Could you reproduce every record below exactly as it stands?

* [Exercise inputs]:
- Opening Delimiter -

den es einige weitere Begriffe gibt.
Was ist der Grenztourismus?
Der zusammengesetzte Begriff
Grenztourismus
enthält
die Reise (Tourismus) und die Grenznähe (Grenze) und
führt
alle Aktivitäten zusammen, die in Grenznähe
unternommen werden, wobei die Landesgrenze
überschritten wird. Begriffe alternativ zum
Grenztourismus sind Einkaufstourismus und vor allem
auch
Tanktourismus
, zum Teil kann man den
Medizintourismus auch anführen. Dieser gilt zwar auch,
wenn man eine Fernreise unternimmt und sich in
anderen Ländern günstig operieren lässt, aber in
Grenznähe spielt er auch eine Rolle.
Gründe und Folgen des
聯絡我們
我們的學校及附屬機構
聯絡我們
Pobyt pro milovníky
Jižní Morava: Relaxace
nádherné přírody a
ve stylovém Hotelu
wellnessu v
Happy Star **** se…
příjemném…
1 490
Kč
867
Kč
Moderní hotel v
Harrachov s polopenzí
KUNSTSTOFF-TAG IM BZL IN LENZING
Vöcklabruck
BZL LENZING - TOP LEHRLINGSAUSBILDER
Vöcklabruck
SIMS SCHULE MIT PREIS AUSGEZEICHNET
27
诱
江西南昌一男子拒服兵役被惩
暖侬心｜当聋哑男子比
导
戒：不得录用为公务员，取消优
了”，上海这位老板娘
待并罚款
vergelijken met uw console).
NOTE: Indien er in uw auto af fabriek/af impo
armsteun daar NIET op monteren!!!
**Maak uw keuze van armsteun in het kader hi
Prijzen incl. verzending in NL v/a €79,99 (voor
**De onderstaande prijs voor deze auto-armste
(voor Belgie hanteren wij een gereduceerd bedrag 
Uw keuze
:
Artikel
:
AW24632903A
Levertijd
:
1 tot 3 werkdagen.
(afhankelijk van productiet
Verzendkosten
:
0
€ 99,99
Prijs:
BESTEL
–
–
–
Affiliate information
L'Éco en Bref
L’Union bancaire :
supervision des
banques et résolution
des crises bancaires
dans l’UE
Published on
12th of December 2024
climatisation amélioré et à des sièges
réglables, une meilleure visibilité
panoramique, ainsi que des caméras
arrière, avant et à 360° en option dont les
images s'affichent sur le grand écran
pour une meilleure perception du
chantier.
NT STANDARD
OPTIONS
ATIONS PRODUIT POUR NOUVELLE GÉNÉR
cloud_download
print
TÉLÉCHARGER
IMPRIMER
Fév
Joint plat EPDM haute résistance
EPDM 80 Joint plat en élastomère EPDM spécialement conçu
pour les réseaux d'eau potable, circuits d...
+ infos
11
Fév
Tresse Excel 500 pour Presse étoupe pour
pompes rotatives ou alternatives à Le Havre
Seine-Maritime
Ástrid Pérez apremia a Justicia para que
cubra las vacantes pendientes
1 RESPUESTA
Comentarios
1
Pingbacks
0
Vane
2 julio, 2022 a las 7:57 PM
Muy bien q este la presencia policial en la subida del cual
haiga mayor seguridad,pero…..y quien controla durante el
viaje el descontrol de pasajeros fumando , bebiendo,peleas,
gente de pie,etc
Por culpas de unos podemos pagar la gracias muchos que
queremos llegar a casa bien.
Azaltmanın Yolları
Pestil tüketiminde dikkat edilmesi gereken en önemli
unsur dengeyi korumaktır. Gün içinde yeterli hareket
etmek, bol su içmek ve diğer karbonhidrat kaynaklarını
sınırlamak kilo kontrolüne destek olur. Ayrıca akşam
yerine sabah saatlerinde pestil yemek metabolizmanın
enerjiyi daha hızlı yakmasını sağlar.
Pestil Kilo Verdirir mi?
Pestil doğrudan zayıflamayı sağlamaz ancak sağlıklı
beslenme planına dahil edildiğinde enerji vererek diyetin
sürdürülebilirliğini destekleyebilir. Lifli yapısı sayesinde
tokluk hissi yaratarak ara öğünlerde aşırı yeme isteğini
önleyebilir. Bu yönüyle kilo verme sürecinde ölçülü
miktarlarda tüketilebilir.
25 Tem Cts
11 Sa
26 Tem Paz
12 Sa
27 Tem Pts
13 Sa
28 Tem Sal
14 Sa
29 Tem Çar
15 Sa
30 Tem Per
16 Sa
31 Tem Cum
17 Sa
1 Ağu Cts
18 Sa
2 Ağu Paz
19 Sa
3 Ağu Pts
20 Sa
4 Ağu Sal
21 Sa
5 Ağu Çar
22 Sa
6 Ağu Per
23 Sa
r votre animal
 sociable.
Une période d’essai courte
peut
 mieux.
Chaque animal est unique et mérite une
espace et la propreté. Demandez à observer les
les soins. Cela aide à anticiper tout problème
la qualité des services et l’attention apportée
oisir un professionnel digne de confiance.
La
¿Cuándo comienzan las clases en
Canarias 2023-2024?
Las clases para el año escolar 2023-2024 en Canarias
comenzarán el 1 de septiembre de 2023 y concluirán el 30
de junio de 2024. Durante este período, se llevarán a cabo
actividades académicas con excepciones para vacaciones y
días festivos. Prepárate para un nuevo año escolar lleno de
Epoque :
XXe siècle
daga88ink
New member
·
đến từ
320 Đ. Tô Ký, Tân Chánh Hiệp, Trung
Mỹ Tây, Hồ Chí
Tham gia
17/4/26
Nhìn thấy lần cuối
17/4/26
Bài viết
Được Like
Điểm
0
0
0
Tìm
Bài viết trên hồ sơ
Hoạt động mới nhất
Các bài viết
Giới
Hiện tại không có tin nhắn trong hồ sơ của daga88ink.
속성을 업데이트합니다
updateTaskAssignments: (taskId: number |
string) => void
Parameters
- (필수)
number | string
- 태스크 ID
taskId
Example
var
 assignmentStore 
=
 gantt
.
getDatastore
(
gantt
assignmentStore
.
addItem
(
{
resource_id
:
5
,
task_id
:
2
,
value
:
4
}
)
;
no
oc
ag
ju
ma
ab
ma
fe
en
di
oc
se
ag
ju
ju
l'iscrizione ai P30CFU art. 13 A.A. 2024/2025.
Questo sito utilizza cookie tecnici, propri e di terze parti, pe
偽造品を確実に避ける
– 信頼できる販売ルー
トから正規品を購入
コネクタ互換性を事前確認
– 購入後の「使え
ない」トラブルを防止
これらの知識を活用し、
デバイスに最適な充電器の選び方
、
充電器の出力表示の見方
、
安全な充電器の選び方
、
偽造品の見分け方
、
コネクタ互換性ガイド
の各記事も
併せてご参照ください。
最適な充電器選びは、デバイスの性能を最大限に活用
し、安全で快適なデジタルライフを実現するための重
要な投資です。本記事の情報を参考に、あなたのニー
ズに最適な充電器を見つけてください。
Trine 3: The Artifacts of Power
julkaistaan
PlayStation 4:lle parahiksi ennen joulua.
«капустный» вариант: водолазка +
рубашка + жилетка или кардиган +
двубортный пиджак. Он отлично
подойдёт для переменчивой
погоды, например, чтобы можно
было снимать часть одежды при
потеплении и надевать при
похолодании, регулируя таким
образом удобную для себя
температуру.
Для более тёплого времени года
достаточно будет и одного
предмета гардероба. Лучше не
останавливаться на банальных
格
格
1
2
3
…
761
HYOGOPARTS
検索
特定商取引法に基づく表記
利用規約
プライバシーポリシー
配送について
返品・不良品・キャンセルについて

- Closing Delimiter -

* [Answer section]:
den es einige weitere Begriffe gibt.
Was ist der Grenztourismus?
Der zusammengesetzte Begriff
Grenztourismus
enthält
die Reise (Tourismus) und die Grenznähe (Grenze) und
führt
alle Aktivitäten zusammen, die in Grenznähe
unternommen werden, wobei die Landesgrenze
überschritten wird. Begriffe alternativ zum
Grenztourismus sind Einkaufstourismus und vor allem
auch
Tanktourismus
, zum Teil kann man den
Medizintourismus auch anführen. Dieser gilt zwar auch,
wenn man eine Fernreise unternimmt und sich in
anderen Ländern günstig operieren lässt, aber in
Grenznähe spielt er auch eine Rolle.
Gründe und Folgen des
聯絡我們
我們的學校及附屬機構
聯絡我們
Pobyt pro milovníky
Jižní Morava: Relaxace
nádherné přírody a
ve stylovém Hotelu
wellnessu v
Happy Star **** se…
příjemném…
1 490
Kč
867
Kč
Moderní hotel v
Harrachov s polopenzí
KUNSTSTOFF-TAG IM BZL IN LENZING
Vöcklabruck
BZL LENZING - TOP LEHRLINGSAUSBILDER
Vöcklabruck
SIMS SCHULE MIT PREIS AUSGEZEICHNET
27
诱
江西南昌一男子拒服兵役被惩
暖侬心｜当聋哑男子比
导
戒：不得录用为公务员，取消优
了”，上海这位老板娘
待并罚款
vergelijken met uw console).
NOTE: Indien er in uw auto af fabriek/af impo
armsteun daar NIET op monteren!!!
**Maak uw keuze van armsteun in het kader hi
Prijzen incl. verzending in NL v/a €79,99 (voor
**De onderstaande prijs voor deze auto-armste
(voor Belgie hanteren wij een gereduceerd bedrag 
Uw keuze
:
Artikel
:
AW24632903A
Levertijd
:
1 tot 3 werkdagen.
(afhankelijk van productiet
Verzendkosten
:
0
€ 99,99
Prijs:
BESTEL
–
–
–
Affiliate information
L'Éco en Bref
L’Union bancaire :
supervision des
banques et résolution
des crises bancaires
dans l’UE
Published on
12th of December 2024
climatisation amélioré et à des sièges
réglables, une meilleure visibilité
panoramique, ainsi que des caméras
arrière, avant et à 360° en option dont les
images s'affichent sur le grand écran
pour une meilleure perception du
chantier.
NT STANDARD
OPTIONS
ATIONS PRODUIT POUR NOUVELLE GÉNÉR
cloud_download
print
TÉLÉCHARGER
IMPRIMER
Fév
Joint plat EPDM haute résistance
EPDM 80 Joint plat en élastomère EPDM spécialement conçu
pour les réseaux d'eau potable, circuits d...
+ infos
11
Fév
Tresse Excel 500 pour Presse étoupe pour
pompes rotatives ou alternatives à Le Havre
Seine-Maritime
Ástrid Pérez apremia a Justicia para que
cubra las vacantes pendientes
1 RESPUESTA
Comentarios
1
Pingbacks
0
Vane
2 julio, 2022 a las 7:57 PM
Muy bien q este la presencia policial en la subida del cual
haiga mayor seguridad,pero…..y quien controla durante el
viaje el descontrol de pasajeros fumando , bebiendo,peleas,
gente de pie,etc
Por culpas de unos podemos pagar la gracias muchos que
queremos llegar a casa bien.
Azaltmanın Yolları
Pestil tüketiminde dikkat edilmesi gereken en önemli
unsur dengeyi korumaktır. Gün içinde yeterli hareket
etmek, bol su içmek ve diğer karbonhidrat kaynaklarını
sınırlamak kilo kontrolüne destek olur. Ayrıca akşam
yerine sabah saatlerinde pestil yemek metabolizmanın
enerjiyi daha hızlı yakmasını sağlar.
Pestil Kilo Verdirir mi?
Pestil doğrudan zayıflamayı sağlamaz ancak sağlıklı
beslenme planına dahil edildiğinde enerji vererek diyetin
sürdürülebilirliğini destekleyebilir. Lifli yapısı sayesinde
tokluk hissi yaratarak ara öğünlerde aşırı yeme isteğini
önleyebilir. Bu yönüyle kilo verme sürecinde ölçülü
miktarlarda tüketilebilir.
25 Tem Cts
11 Sa
26 Tem Paz
12 Sa
27 Tem Pts
13 Sa
28 Tem Sal
14 Sa
29 Tem Çar
15 Sa
30 Tem Per
16 Sa
31 Tem Cum
17 Sa
1 Ağu Cts
18 Sa
2 Ağu Paz
19 Sa
3 Ağu Pts
20 Sa
4 Ağu Sal
21 Sa
5 Ağu Çar
22 Sa
6 Ağu Per
23 Sa
r votre animal
 sociable.
Une période d’essai courte
peut
 mieux.
Chaque animal est unique et mérite une
espace et la propreté. Demandez à observer les
les soins. Cela aide à anticiper tout problème
la qualité des services et l’attention apportée
oisir un professionnel digne de confiance.
La
¿Cuándo comienzan las clases en
Canarias 2023-2024?
Las clases para el año escolar 2023-2024 en Canarias
comenzarán el 1 de septiembre de 2023 y concluirán el 30
de junio de 2024. Durante este período, se llevarán a cabo
actividades académicas con excepciones para vacaciones y
días festivos. Prepárate para un nuevo año escolar lleno de
Epoque :
XXe siècle
daga88ink
New member
·
đến từ
320 Đ. Tô Ký, Tân Chánh Hiệp, Trung
Mỹ Tây, Hồ Chí
Tham gia
17/4/26
Nhìn thấy lần cuối
17/4/26
Bài viết
Được Like
Điểm
0
0
0
Tìm
Bài viết trên hồ sơ
Hoạt động mới nhất
Các bài viết
Giới
Hiện tại không có tin nhắn trong hồ sơ của daga88ink.
속성을 업데이트합니다
updateTaskAssignments: (taskId: number |
string) => void
Parameters
- (필수)
number | string
- 태스크 ID
taskId
Example
var
 assignmentStore 
=
 gantt
.
getDatastore
(
gantt
assignmentStore
.
addItem
(
{
resource_id
:
5
,
task_id
:
2
,
value
:
4
}
)
;
no
oc
ag
ju
ma
ab
ma
fe
en
di
oc
se
ag
ju
ju
l'iscrizione ai P30CFU art. 13 A.A. 2024/2025.
Questo sito utilizza cookie tecnici, propri e di terze parti, pe
偽造品を確実に避ける
– 信頼できる販売ルー
トから正規品を購入
コネクタ互換性を事前確認
– 購入後の「使え
ない」トラブルを防止
これらの知識を活用し、
デバイスに最適な充電器の選び方
、
充電器の出力表示の見方
、
安全な充電器の選び方
、
偽造品の見分け方
、
コネクタ互換性ガイド
の各記事も
併せてご参照ください。
最適な充電器選びは、デバイスの性能を最大限に活用
し、安全で快適なデジタルライフを実現するための重
要な投資です。本記事の情報を参考に、あなたのニー
ズに最適な充電器を見つけてください。
Trine 3: The Artifacts of Power
julkaistaan
PlayStation 4:lle parahiksi ennen joulua.
«капустный» вариант: водолазка +
рубашка + жилетка или кардиган +
двубортный пиджак. Он отлично
подойдёт для переменчивой
погоды, например, чтобы можно
было снимать часть одежды при
потеплении и надевать при
похолодании, регулируя таким
образом удобную для себя
температуру.
Для более тёплого времени года
достаточно будет и одного
предмета гардероба. Лучше не
останавливаться на банальных
格
格
1
2
3
…
761
HYOGOPARTS
検索
特定商取引法に基づく表記
利用規約
プライバシーポリシー
配送について
返品・不良品・キャンセルについて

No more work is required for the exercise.